Starbucks Korea has dismissed its chief executive following the eruption of the ‘Tank Day’ controversy, a scandal that has reverberated through corporate governance circles, particularly among British institutional investors. The term ‘Tank Day’ refers to an internal company event where employees were allegedly pressured to participate in heavily militarised exercises, including tanks and simulated combat, to boost morale. The event, which took place last October, has been condemned as a gross misuse of corporate culture and a violation of employee rights.
For British investors, the incident is not merely a public relations fiasco but a red flag signalling deeper structural issues. The scandal raises critical questions about board oversight, risk management, and the alignment of corporate values with shareholder interests. Starbucks Korea, a joint venture between Starbucks Corporation and local partners, has seen its reputation tarnished in a market where ethical conduct is increasingly under the microscope.

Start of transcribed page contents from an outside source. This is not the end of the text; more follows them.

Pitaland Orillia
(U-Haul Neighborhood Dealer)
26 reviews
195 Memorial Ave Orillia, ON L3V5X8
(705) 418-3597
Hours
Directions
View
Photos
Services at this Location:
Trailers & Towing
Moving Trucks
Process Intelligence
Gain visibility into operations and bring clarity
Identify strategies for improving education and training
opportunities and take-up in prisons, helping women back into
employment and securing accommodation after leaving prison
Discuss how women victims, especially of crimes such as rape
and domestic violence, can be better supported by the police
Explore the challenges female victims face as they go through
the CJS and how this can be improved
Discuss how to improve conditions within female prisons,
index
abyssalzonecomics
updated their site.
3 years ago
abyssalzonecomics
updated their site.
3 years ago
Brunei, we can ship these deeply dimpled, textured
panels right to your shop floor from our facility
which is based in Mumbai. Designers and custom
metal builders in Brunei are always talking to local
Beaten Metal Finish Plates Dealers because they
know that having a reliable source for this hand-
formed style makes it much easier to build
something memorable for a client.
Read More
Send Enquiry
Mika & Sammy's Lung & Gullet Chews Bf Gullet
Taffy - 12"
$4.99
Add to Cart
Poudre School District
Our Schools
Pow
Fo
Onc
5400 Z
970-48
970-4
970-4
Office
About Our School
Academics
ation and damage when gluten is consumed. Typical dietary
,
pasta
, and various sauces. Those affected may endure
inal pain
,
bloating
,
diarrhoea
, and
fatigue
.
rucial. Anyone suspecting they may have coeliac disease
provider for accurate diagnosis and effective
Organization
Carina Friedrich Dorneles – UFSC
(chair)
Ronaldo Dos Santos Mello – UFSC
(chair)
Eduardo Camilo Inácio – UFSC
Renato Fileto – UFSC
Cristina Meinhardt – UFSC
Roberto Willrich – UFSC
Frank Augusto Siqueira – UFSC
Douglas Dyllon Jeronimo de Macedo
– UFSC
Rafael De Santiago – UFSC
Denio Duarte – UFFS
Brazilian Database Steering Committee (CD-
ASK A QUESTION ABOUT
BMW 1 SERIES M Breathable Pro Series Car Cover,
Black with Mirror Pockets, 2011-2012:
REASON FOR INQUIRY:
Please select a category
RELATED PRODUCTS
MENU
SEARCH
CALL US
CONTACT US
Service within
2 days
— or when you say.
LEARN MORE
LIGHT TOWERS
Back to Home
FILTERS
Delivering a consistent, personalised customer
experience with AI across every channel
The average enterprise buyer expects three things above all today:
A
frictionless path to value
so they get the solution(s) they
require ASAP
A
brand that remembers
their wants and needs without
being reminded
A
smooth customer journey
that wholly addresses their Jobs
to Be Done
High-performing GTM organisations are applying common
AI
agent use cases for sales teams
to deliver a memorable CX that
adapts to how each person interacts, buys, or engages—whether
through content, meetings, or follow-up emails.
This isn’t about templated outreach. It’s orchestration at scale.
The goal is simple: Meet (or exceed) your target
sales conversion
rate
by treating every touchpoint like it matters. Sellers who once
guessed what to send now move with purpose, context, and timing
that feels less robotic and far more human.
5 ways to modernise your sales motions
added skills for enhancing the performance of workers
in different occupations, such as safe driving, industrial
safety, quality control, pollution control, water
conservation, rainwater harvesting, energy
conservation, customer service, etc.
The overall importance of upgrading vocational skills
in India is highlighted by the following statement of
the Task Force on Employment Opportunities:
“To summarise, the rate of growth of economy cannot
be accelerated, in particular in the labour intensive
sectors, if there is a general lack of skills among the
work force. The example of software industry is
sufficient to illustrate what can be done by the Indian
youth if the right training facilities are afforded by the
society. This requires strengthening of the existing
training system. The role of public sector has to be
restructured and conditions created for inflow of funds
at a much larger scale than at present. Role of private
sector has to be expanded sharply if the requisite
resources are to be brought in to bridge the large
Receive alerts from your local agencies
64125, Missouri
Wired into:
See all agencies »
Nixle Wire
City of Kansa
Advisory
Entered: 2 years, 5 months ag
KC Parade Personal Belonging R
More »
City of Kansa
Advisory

According to reports, the event involved employees being ordered to wear camouflage uniforms and engage in physically demanding activities inside a military-style obstacle course. Critics argue that such practices are not only inappropriate in a peacetime corporate environment but also indicative of a governance culture that prioritises short-term performance over long-term sustainability.
For British shareholders, the scandal is a test of Starbucks’ global governance standards. The UK’s stewardship code places a premium on transparency, accountability, and the fair treatment of employees. The ‘Tank Day’ affair suggests a disconnect between these principles and the operational reality in South Korea. The sacking of the CEO is a start, but investors will demand more substantial reforms, including independent investigations, cultural audits, and binding commitments to uphold human rights within the supply chain.
This is not an isolated event. Similar scandals have plagued Korean conglomerates, or chaebols, for decades. However, with the rise of ESG (environmental, social, governance) investing, such controversies now have immediate financial consequences. Starbucks shares on the Korean exchange dipped 4% following the news, and London-listed funds with exposure to the region have faced uncomfortable questions from their own investors.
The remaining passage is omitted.